We define \( t_{auth} \) as the average response time of a remote authoritative server, and \( t_{cached} \) as how fast our resolver implementation responds in the cached case.
If we set define \( P_{cached} \) as the chance of a cache hit, the average response time \( t_{resolve} \) becomes: $$ t_{resolve} = P_{cached} \cdot t_{cached} + (1-P_{cached}) \cdot t_{auth} $$ This in itself is not yet overly insightful, but this becomes more so if we model \( P_{cached} \). If we assume that an entry stays in the cache until the TTL has expired, and we take into account the average query rate, we can guess the amount of cache hits we will get after the initial miss. This assumes that the query rate is high enough that we will get a significant number of queries before the TTL expires.

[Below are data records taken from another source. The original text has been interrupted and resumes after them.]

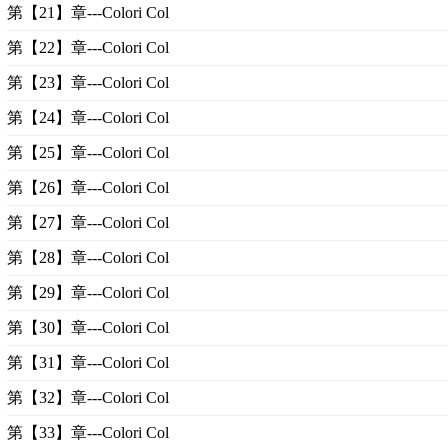
第【21】章---Colori Col
第【22】章---Colori Col
第【23】章---Colori Col
第【24】章---Colori Col
第【25】章---Colori Col
第【26】章---Colori Col
第【27】章---Colori Col
第【28】章---Colori Col
第【29】章---Colori Col
第【30】章---Colori Col
第【31】章---Colori Col
第【32】章---Colori Col
第【33】章---Colori Col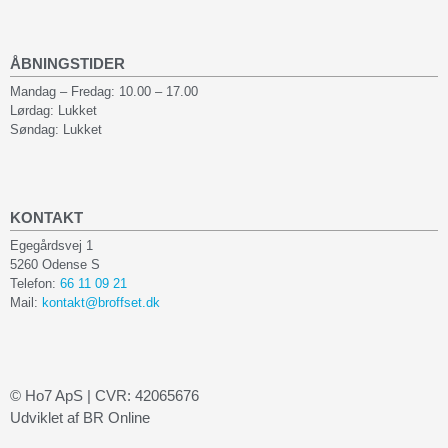
ÅBNINGSTIDER
Mandag – Fredag: 10.00 – 17.00
Lørdag: Lukket
Søndag: Lukket
KONTAKT
Egegårdsvej 1
5260 Odense S
Telefon:
66 11 09 21
Mail:
kontakt@broffset.dk
© Ho7 ApS | CVR: 42065676
Udviklet af BR Online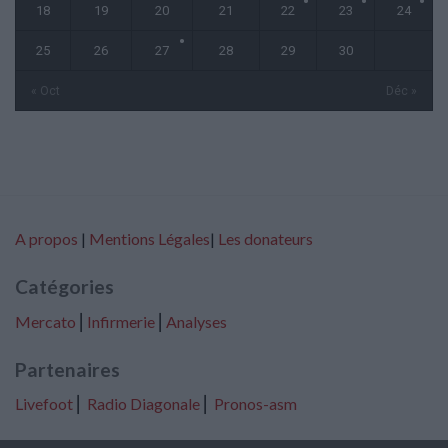
18
19
20
21
22
23
24
25
26
27
28
29
30
« Oct
Déc »
A propos
|
Mentions Légales
|
Les donateurs
Catégories
Mercato
⎢
Infirmerie
⎢
Analyses
Partenaires
Livefoot
⎢
Radio Diagonale
⎢
Pronos-asm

A special case are domains for which the reciprocal query rate is longer than the TTL, but such cases are either rare (because of a low query rate), or pathological (because of an unwisely low choice of TTL). In this case, \(P_{cached} = 0\), leading to \(t_{resolve} = t_{auth}\).
For the normal case, if the Query rate is \( R \) and the average TTL is \( T \), it follows that per time period \( T \): $$ \begin {aligned} N_{hits} & = R \cdot T - 1 \\ N_{misses} & = 1 \end {aligned} $$ This leads to: $$ \begin{aligned} P_{cached} & = \frac{N_{hits}}{N_{hits} + N_{misses}} = \frac{N_{hits}}{R \cdot T} \\ P_{cached} & = \frac{R \cdot T - 1}{R \cdot T} \end{aligned} $$ Which is probably better understood as \(P_{miss}\): $$ P_{miss} = \frac{N_{misses}}{N_{hits}+N_{misses}} = \frac{1}{R \cdot T} = 1 - P_{cached} $$ $$ P_{cached} = 1 - \frac{1}{R \cdot T} $$ From this it follows that the average resolving response time is: $$ \begin {aligned} t_{resolve} & = P_{cached} \cdot t_{cached} + (1-P_{cached}) \cdot t_{auth} \\ & = (1 - \frac{1}{R \cdot T}) \cdot t_{cached} + ( \frac{1}{R \cdot T} ) \cdot t_{auth} \end {aligned} $$ Usually \( t_{cached} \ll t_{auth} \), allowing for: $$ t_{resolve} \approx \frac{t_{auth}}{R \cdot T} $$ From this, it can be seen that to improve response times without artificially refetching, we can work on lowering \(t_{auth}\), by picking remote servers that respond quickly, or by raising the effective query rate \(R\).
One avenue for doing that is 'query concentration', making sure that similar queries end up on the same node within a load balanced setup.
Another way of achieving higher effective \( R \) is by adding 'cache peeking' to other nodes within a resolver constellation.
Another cheap way is to artificially increase minimum \( T \) above a certain, non-pathological, value.